Dataset extract:
##########

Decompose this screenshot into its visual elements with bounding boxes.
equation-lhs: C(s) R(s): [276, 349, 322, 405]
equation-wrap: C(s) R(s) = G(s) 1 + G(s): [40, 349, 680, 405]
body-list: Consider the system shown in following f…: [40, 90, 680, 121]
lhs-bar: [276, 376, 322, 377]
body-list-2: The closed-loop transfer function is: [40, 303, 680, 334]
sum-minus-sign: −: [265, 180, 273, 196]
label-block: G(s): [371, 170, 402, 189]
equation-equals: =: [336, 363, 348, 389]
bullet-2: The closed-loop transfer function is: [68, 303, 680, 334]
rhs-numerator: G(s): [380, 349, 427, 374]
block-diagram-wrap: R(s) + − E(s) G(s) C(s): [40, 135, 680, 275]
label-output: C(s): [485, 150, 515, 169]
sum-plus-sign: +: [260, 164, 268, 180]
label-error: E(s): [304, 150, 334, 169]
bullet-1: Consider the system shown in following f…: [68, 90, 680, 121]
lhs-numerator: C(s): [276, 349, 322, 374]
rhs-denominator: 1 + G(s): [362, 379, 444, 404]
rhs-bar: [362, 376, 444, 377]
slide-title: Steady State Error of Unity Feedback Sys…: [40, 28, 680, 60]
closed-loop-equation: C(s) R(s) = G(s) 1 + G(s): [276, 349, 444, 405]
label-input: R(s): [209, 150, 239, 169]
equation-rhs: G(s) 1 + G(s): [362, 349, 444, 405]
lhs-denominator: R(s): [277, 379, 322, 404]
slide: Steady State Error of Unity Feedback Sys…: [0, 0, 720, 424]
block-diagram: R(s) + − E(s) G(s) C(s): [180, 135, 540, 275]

##########

Work to complete:
Word for word, return all of the records.

Response area:
Decompose this screenshot into its visual elements with bounding boxes.
equation-lhs: C(s) R(s): [276, 349, 322, 405]
equation-wrap: C(s) R(s) = G(s) 1 + G(s): [40, 349, 680, 405]
body-list: Consider the system shown in following f…: [40, 90, 680, 121]
lhs-bar: [276, 376, 322, 377]
body-list-2: The closed-loop transfer function is: [40, 303, 680, 334]
sum-minus-sign: −: [265, 180, 273, 196]
label-block: G(s): [371, 170, 402, 189]
equation-equals: =: [336, 363, 348, 389]
bullet-2: The closed-loop transfer function is: [68, 303, 680, 334]
rhs-numerator: G(s): [380, 349, 427, 374]
block-diagram-wrap: R(s) + − E(s) G(s) C(s): [40, 135, 680, 275]
label-output: C(s): [485, 150, 515, 169]
sum-plus-sign: +: [260, 164, 268, 180]
label-error: E(s): [304, 150, 334, 169]
bullet-1: Consider the system shown in following f…: [68, 90, 680, 121]
lhs-numerator: C(s): [276, 349, 322, 374]
rhs-denominator: 1 + G(s): [362, 379, 444, 404]
rhs-bar: [362, 376, 444, 377]
slide-title: Steady State Error of Unity Feedback Sys…: [40, 28, 680, 60]
closed-loop-equation: C(s) R(s) = G(s) 1 + G(s): [276, 349, 444, 405]
label-input: R(s): [209, 150, 239, 169]
equation-rhs: G(s) 1 + G(s): [362, 349, 444, 405]
lhs-denominator: R(s): [277, 379, 322, 404]
slide: Steady State Error of Unity Feedback Sys…: [0, 0, 720, 424]
block-diagram: R(s) + − E(s) G(s) C(s): [180, 135, 540, 275]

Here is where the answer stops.